Completed in 1915, the building then known as City Chambers was designed by renowned local architect Henry James Marks, who was responsible for multiple heritage listed buildings across the city. The Longs Quarter inherited its new name from the man who commissioned the initial project, hotelier, alderman and farmer John Long. Since then, it saw many alterations — it was significantly refurbished in a fire in the 1950s — but remained in the Long family for close to a century.

“It stood idle for a great length of time because although the owners were in New Zealand and couldn’t deal with redeveloping it. They also had a lot of emotional attachment to it; it took them a long time to sell it,” investor and development manager Mark Adamson said.

It was with this in mind that investors, developers and designers formulated a vision for the space. “We had an idea to try to keep as much of the past as we could while still making it a good contemporary space,” Adamson said.

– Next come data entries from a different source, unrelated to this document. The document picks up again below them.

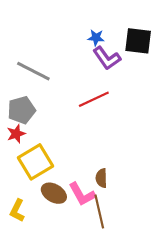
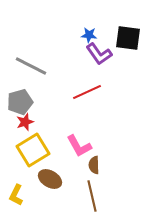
red star: (16, 134) -> (25, 122), moved
pink L-shape: (82, 194) -> (79, 146), moved

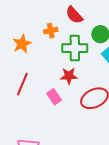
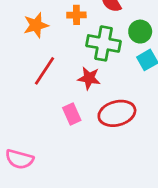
red line: (22, 84) -> (44, 71), moved
pink rectangle: (54, 97) -> (72, 114), moved

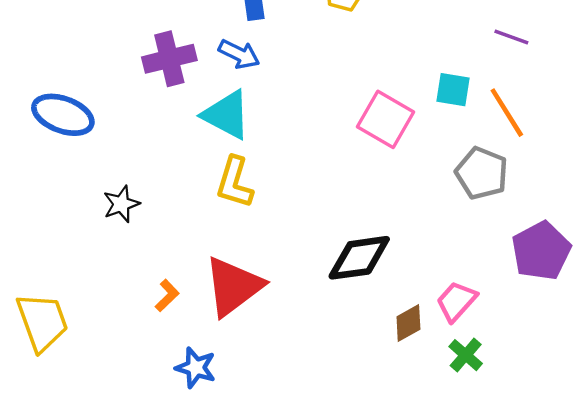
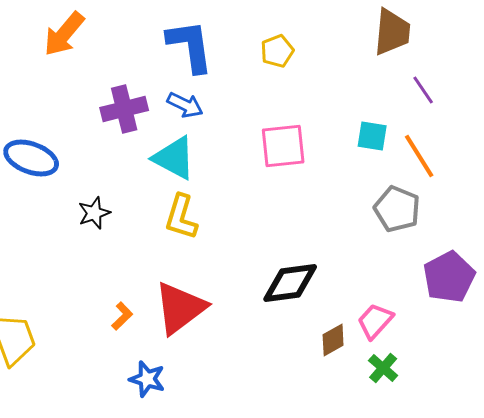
purple line: (511, 37) -> (423, 90), turned 36
pink square: (386, 119) -> (283, 146), moved, turned -36
black star: (121, 204) -> (94, 213), moved

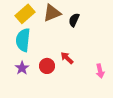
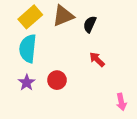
red arrow: (67, 58) -> (97, 59), moved
pink arrow: (100, 71) -> (121, 102), moved

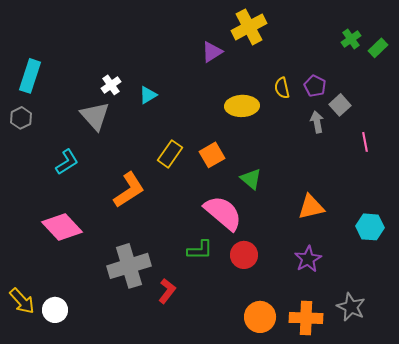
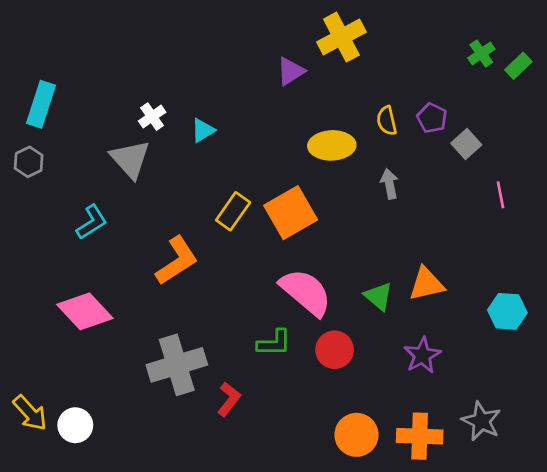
gray arrow: (317, 122) -> (389, 184), moved
orange square: (212, 155) -> (291, 213), size x1.5
green triangle: (251, 179) -> (378, 296), moved

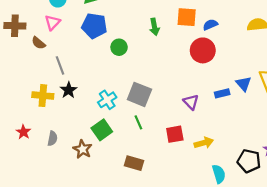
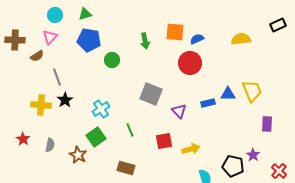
brown semicircle: (38, 43) -> (37, 56), turned -72
blue triangle: (244, 84) -> (228, 94), turned -49
gray square: (139, 94) -> (151, 94), moved

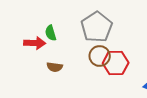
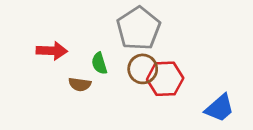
green semicircle: (51, 33) -> (99, 63), moved

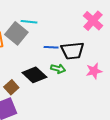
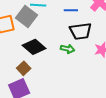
blue line: (51, 47) -> (71, 10), moved
black diamond: (34, 75) -> (34, 47), moved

Designed in a style that he describes as “funky modern history”, the building features its original ornate pressed metal ceilings, exposed brick and unique timber doors, all reminders of the Longs Quarter’s past as a central part of the Toowoomba CBD. Visitors familiar with the old building will also find subtle nods to its original design scattered throughout the building; one of the signs from the 1950s is now a washboard in the bathroom.  “Some of the old elements were just so nice, it just would have been a tragedy to lose them,” Adamson said. “If you saw the building you’d know it wasn’t just a sense of ‘auld lang syne’. It was truly a beautiful piece of architecture.”

Among the building’s new tenants are trendy clothing boutique Fox and Willow, urban-style cafe Sweet Talk, and StruXi Design, a firm heavily involved in the Longs Quarter’s redevelopment. It’s a combination Adamson believes will cement the building’s position as the bustling hub of Toowoomba. “I hope that Longs does its bit in what seems to be a genuine cultural growth as Toowoomba steps up into an urban identity in its own right,” he said. “Our best hope is that all the businesses enjoy lasting success within the space.”

Adamson believes the building represents the spirit of Toowoomba: a thirst for progress with an eye always turned to the past that shaped the city. “The best of the old building has been captured and there’s some really nice modern lines as well,” he said. “It turned out even better than I could have hoped.”